For instance, imagine you're a car manufacturer. Your big data sources and tools tell you that certain vehicle models have a flaw that may cost a few cents to repair on vehicles yet to be manufactured, but would cost significantly more to repair in vehicles that have already been purchased by customers and are in production use. The data, and thus your data scientists on staff, might recommend fixing the issue on cars still on the assembly line but not bothering to fix the cars already out there in the world, simply because the data might have shown the cost exceeded the likelihood of damages across the board.
(Note that this scenario may sound familiar to you if you have been following the General Motors ignition switch saga. However, this is only a hypothetical example, and further, there is no evidence big data played into the GM recall.)
Say your company has a value statement that quality is job 1 and safety is of paramount importance. Though the data suggests a recall isn't worth it, you make the call as an executive to start the recall. You're informed, but you're not controlled by big data.
Above all, it's vital to remember that sometimes the right answer appears to be the wrong one when viewed through a different lens. Make sure you use the right lens.
Big Data Can't Solve Non-Quantifiable Problems
Behold the old saying: When you're a hammer, everything looks like a nail. Once you begin having some success using big data to predict and solve business problems, there will inevitably be a temptation to "ask the data" every time you have an issue or an item about which a resolution is unclear.
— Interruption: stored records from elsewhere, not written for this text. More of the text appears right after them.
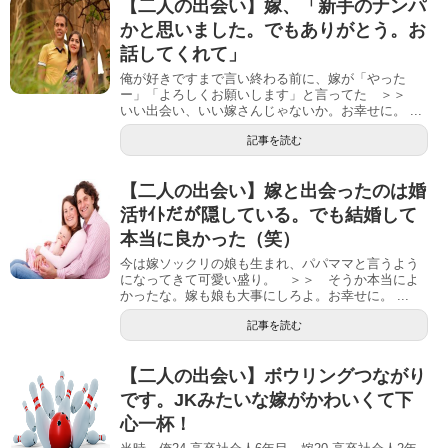
【二人の出会い】嫁、「新手のナンパ
かと思いました。でもありがとう。お
話してくれて」
俺が好きですまで言い終わる前に、嫁が「やった
ー」「よろしくお願いします」と言ってた ＞＞
いい出会い、いい嫁さんじゃないか。お幸せに。 ...
記事を読む
【二人の出会い】嫁と出会ったのは婚
活ｻｲﾄだが隠している。でも結婚して
本当に良かった（笑）
今は嫁ソックリの娘も生まれ、パパママと言うよう
になってきて可愛い盛り。 ＞＞ そうか本当によ
かったな。嫁も娘も大事にしろよ。お幸せに。 ...
記事を読む
【二人の出会い】ボウリングつながり
です。JKみたいな嫁がかわいくて下
心一杯！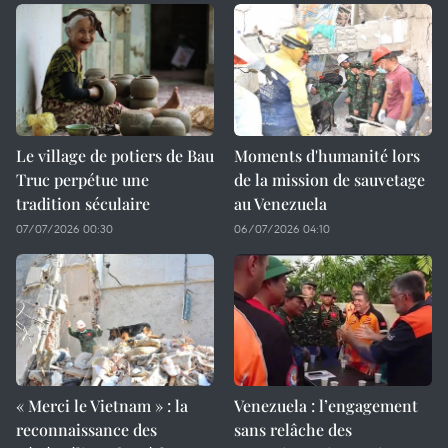
Le village de potiers de Bau
Moments d'humanité lors
Truc perpétue une
de la mission de sauvetage
tradition séculaire
au Venezuela
07/07/2026 00:30
06/07/2026 04:10
« Merci le Vietnam » : la
Venezuela : l’engagement
reconnaissance des
sans relâche des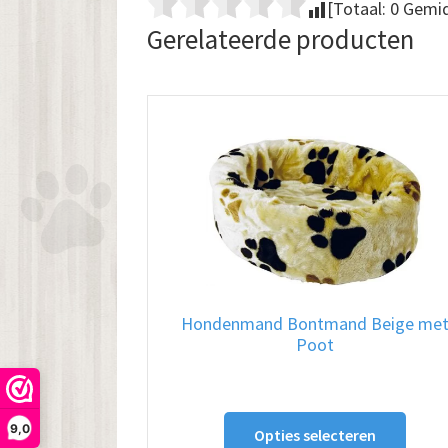
[Totaal:
0
Gemid
Gerelateerde producten
Hondenmand Bontmand Beige me
Poot
Dit
9,0
Opties selecteren
produ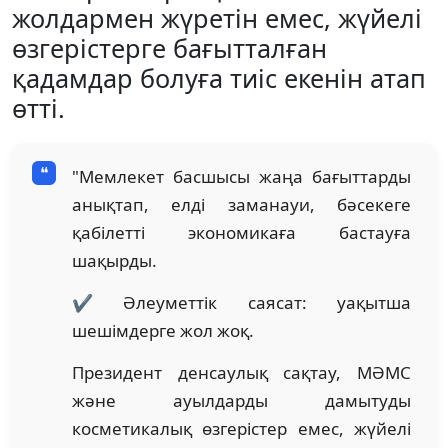
жолдармен жүретін емес, жүйелі
өзгерістерге бағытталған
қадамдар болуға тиіс екенін атап
өтті.
"Мемлекет басшысы жаңа бағыттарды
анықтап, елді заманауи, бәсекеге
қабілетті экономикаға бастауға
шақырды.
✔️ Әлеуметтік саясат: уақытша
шешімдерге жол жоқ.
Президент денсаулық сақтау, МӘМС
және ауылдарды дамытуды
косметикалық өзгерістер емес, жүйелі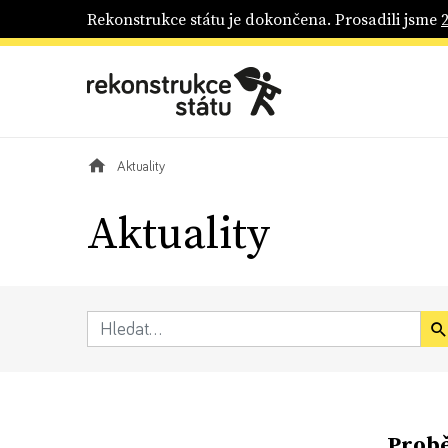
Rekonstrukce státu je dokončena. Prosadili jsme
Aktuality
Aktuality
Probě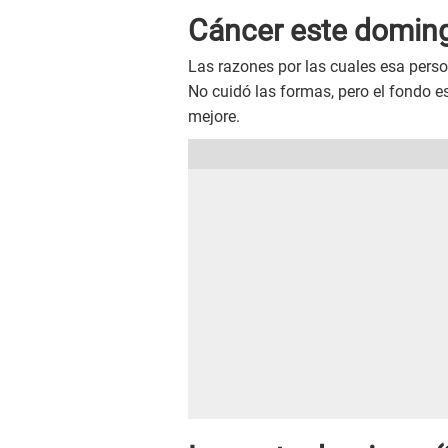
Cáncer este
domin
Las razones por las cuales esa pers
No cuidó las formas, pero el fondo e
mejore.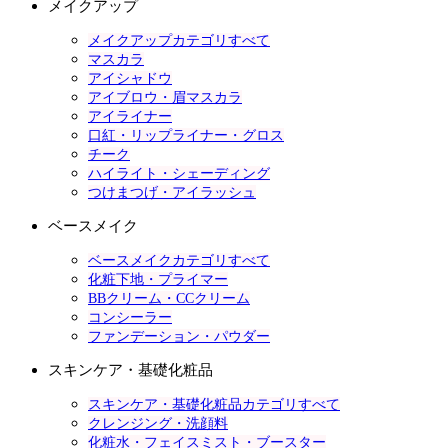
メイクアップ
メイクアップカテゴリすべて
マスカラ
アイシャドウ
アイブロウ・眉マスカラ
アイライナー
口紅・リップライナー・グロス
チーク
ハイライト・シェーディング
つけまつげ・アイラッシュ
ベースメイク
ベースメイクカテゴリすべて
化粧下地・プライマー
BBクリーム・CCクリーム
コンシーラー
ファンデーション・パウダー
スキンケア・基礎化粧品
スキンケア・基礎化粧品カテゴリすべて
クレンジング・洗顔料
化粧水・フェイスミスト・ブースター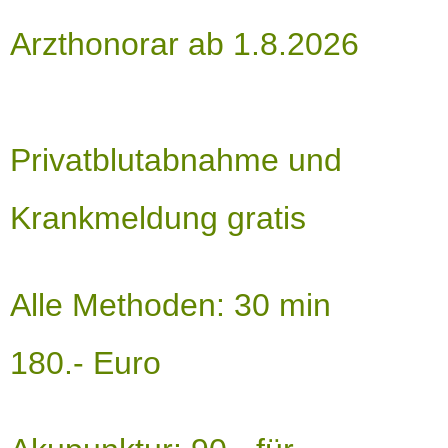
Arzthonorar ab 1.8.2026
Privatblutabnahme und
Krankmeldung gratis
Alle Methoden: 30 min
180.- Euro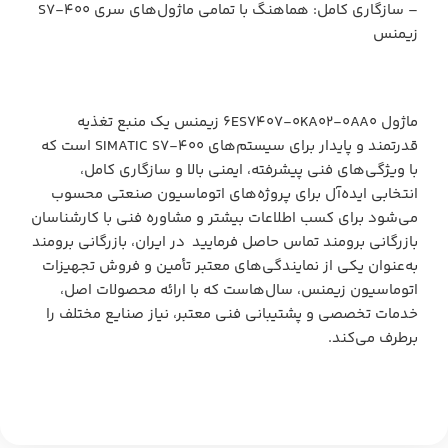
– سازگاری کامل: هماهنگ با تمامی ماژول‌های سری S7-400
زیمنس
ماژول 6ES7407-0KA02-0AA0 زیمنس یک منبع تغذیه
قدرتمند و پایدار برای سیستم‌های SIMATIC S7-400 است که
با ویژگی‌های فنی پیشرفته، ایمنی بالا و سازگاری کامل،
انتخابی ایده‌آل برای پروژه‌های اتوماسیون صنعتی محسوب
می‌شود برای کسب اطلاعات بیشتر و مشاوره فنی با کارشناسان
بازرگانی برومند تماس حاصل فرمایید در ایران، بازرگانی برومند
به‌عنوان یکی از نمایندگی‌های معتبر تأمین و فروش تجهیزات
اتوماسیون زیمنس، سال‌هاست که با ارائه محصولات اصل،
خدمات تخصصی و پشتیبانی فنی معتبر، نیاز صنایع مختلف را
برطرف می‌کند.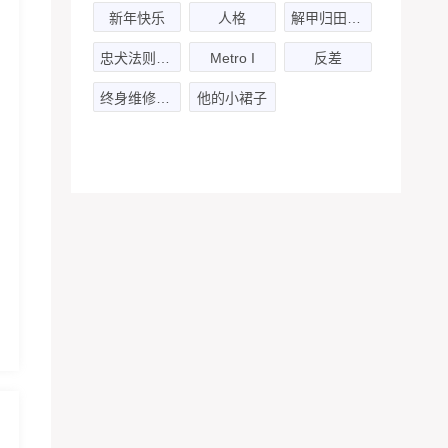
新年快乐
人格
解甲归田(雅策君&承锦)
忠犬法则：季先生，请留步-上
Metro I
反差
终身维修的吸油烟机
他的小裙子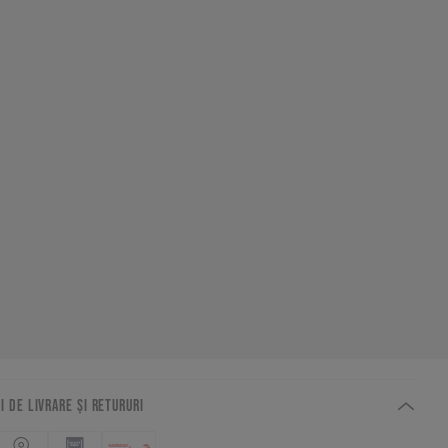
I DE LIVRARE ȘI RETURURI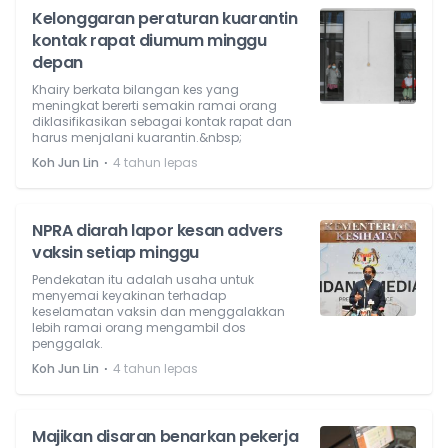
Kelonggaran peraturan kuarantin
kontak rapat diumum minggu
depan
Khairy berkata bilangan kes yang
meningkat bererti semakin ramai orang
diklasifikasikan sebagai kontak rapat dan
harus menjalani kuarantin.&nbsp;
⋅
Koh Jun Lin
4 tahun lepas
NPRA diarah lapor kesan advers
vaksin setiap minggu
Pendekatan itu adalah usaha untuk
menyemai keyakinan terhadap
keselamatan vaksin dan menggalakkan
lebih ramai orang mengambil dos
penggalak.
⋅
Koh Jun Lin
4 tahun lepas
Majikan disaran benarkan pekerja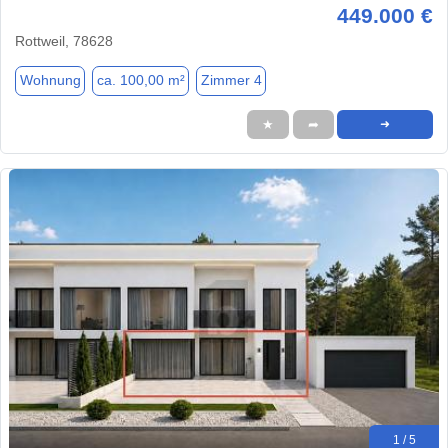
449.000 €
Rottweil, 78628
Wohnung
ca. 100,00 m²
Zimmer 4
★
➦
➜
1 / 5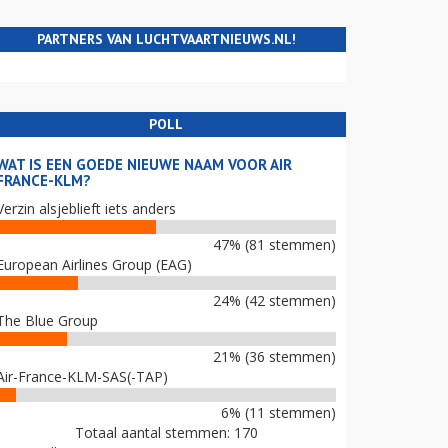
PARTNERS VAN LUCHTVAARTNIEUWS.NL!
POLL
WAT IS EEN GOEDE NIEUWE NAAM VOOR AIR
FRANCE-KLM?
Verzin alsjeblieft iets anders
47% (81 stemmen)
European Airlines Group (EAG)
24% (42 stemmen)
The Blue Group
21% (36 stemmen)
Air-France-KLM-SAS(-TAP)
6% (11 stemmen)
Totaal aantal stemmen: 170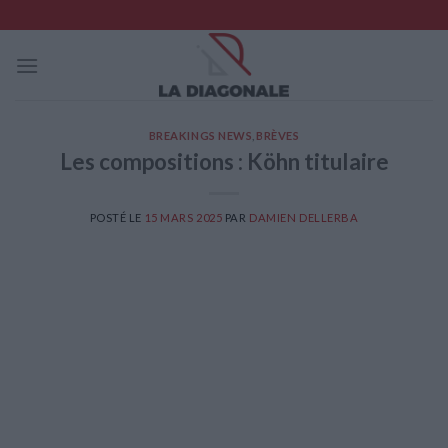
Skip
to
content
BREAKINGS NEWS
,
BRÈVES
Les compositions : Köhn titulaire
POSTÉ LE
15 MARS 2025
PAR
DAMIEN DELLERBA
As mentioned before, data can present you with more and better choices and, perhaps, make clear what may happen with each of those choices. Sometimes, though, data is no good at all — and that's when it's used with individuals.
Why? It's nearly impossible to quantify an individual's behavior. People have their own sets of circumstances, their own little universes, their own reasons and contexts. It's impossible to apply math to a single individual. Rather, you have to look at a group of individuals, a cohort of subjects with similar characteristics. Only then can you observe the trends of behavior that apply to the whole group.
This actually isn't a big data problem. It's a statistical problem. The easiest example that comes to mind is credit scoring, which purports to break consumers into groups and analyze the repayment and borrowing history of the individuals in each group in the aggregate.
If someone has, say, a 720 credit score, what that score actually means is that their repayment history puts them into a like statistical group — X percent (depending on which particular credit score, and which variant of that credit score, you look at to determine the actual percentage) of the persons in that grouping of individuals (in other words, a percentage of borrowers that had a score in that range) went on to either become seriously delinquent or actually entered default.